Saved entries:

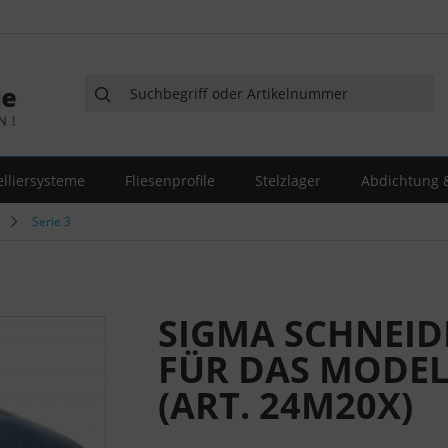
elliersysteme
Fliesenprofile
Stelzlager
Abdichtung &
Serie 3
SIGMA SCHNEID
FÜR DAS MODELL
(ART. 24M20X)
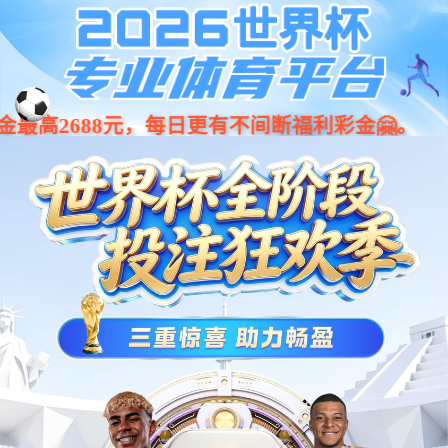
今年会·(jinnianhui)金字招牌诚
001266
股票
代码
信至上-Gold Annual Meeting
？仄
eWave-Ⅱ系列？仄
工程机械
农业机械
环卫机械
港口机械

■ **Activity**:
In your copy of the entries above, leave out the pictures and keep every word exact.

■ **Response**:
elliersysteme
Fliesenprofile
Stelzlager
Abdichtung &
Serie 3
SIGMA SCHNEID
FÜR DAS MODELL
(ART. 24M20X)
今年会·(jinnianhui)金字招牌诚
001266
股票
代码
信至上-Gold Annual Meeting
？仄
eWave-Ⅱ系列？仄
工程机械
农业机械
环卫机械
港口机械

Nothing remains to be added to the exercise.